*** Block opens ***
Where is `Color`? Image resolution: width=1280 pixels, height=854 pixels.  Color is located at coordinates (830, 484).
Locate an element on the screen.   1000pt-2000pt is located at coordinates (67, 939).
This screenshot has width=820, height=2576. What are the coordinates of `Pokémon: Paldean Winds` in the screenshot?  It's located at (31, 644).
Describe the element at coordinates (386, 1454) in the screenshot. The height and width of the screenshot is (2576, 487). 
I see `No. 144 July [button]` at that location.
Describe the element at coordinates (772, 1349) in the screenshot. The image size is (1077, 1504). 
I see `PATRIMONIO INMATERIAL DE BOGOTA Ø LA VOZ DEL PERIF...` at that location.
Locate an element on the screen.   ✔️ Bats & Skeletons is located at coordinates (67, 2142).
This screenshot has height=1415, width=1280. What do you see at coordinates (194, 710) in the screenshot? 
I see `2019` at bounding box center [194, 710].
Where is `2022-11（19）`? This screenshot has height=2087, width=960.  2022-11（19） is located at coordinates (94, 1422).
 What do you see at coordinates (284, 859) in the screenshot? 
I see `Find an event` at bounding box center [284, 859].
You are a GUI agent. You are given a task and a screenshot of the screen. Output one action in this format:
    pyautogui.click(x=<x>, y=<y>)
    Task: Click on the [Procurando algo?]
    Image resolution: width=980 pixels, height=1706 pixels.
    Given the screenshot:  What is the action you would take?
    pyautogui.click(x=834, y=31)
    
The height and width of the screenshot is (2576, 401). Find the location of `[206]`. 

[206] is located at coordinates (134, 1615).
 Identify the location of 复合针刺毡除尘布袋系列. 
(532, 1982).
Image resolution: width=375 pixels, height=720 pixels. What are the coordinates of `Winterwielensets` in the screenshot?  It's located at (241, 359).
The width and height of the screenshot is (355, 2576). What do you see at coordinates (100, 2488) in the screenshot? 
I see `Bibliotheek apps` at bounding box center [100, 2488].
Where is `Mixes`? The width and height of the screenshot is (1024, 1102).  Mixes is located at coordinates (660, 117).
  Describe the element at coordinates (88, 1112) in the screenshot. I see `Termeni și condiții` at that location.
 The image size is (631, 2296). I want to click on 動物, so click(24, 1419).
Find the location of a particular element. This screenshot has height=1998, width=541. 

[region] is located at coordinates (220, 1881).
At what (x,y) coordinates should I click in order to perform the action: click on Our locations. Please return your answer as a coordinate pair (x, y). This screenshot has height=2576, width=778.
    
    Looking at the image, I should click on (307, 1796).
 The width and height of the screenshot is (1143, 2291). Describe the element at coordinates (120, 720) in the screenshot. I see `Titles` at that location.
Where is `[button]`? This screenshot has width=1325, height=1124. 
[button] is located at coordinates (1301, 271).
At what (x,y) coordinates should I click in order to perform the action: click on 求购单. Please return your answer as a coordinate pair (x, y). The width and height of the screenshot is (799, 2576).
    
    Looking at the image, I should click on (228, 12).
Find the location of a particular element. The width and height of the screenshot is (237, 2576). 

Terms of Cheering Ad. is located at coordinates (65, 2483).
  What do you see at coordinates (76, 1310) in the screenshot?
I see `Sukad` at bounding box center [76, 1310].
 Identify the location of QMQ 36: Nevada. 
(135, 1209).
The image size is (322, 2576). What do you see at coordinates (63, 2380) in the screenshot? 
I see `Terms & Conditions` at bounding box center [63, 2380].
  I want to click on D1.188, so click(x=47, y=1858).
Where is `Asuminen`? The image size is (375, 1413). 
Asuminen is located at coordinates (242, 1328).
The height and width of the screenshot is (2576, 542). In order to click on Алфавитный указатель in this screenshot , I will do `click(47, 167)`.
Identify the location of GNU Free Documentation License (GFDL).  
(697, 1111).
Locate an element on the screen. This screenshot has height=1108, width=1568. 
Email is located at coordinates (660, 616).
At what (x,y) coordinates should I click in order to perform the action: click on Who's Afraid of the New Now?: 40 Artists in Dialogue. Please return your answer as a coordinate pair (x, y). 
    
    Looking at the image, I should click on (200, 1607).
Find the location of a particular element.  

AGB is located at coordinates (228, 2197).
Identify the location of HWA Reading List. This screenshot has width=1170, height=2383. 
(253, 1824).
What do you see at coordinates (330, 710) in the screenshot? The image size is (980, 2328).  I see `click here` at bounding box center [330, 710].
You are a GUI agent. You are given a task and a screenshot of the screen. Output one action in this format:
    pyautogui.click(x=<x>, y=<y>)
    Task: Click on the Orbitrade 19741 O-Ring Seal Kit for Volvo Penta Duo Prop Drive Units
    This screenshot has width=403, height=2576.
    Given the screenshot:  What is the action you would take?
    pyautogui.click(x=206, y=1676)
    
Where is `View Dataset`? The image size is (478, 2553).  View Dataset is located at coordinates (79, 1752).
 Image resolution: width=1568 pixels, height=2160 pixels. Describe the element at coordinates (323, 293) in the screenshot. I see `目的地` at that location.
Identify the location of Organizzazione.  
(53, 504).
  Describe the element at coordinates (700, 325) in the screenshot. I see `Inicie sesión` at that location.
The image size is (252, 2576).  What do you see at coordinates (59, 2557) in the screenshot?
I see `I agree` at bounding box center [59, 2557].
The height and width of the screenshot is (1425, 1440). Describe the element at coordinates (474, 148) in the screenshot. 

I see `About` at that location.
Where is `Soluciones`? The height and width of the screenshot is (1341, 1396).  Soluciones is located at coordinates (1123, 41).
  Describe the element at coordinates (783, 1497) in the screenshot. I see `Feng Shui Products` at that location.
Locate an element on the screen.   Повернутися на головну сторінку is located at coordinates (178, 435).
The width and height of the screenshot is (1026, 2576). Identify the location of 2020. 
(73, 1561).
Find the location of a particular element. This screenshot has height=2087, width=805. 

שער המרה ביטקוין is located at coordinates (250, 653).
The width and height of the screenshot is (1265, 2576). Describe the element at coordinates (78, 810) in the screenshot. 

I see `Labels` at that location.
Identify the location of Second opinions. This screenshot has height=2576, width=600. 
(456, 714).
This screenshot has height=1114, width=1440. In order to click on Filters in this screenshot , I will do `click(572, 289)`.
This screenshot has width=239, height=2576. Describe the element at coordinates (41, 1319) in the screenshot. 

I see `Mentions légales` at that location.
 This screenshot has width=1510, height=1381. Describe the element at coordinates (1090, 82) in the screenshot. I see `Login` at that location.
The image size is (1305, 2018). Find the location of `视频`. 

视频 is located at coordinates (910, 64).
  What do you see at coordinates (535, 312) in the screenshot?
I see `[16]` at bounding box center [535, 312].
*** Block closes ***
## Directions for this task
Please go through the material and return each line where the word "will" appears.

## Result for this exercise
The height and width of the screenshot is (2576, 542). In order to click on Алфавитный указатель in this screenshot , I will do `click(47, 167)`.
This screenshot has height=1114, width=1440. In order to click on Filters in this screenshot , I will do `click(572, 289)`.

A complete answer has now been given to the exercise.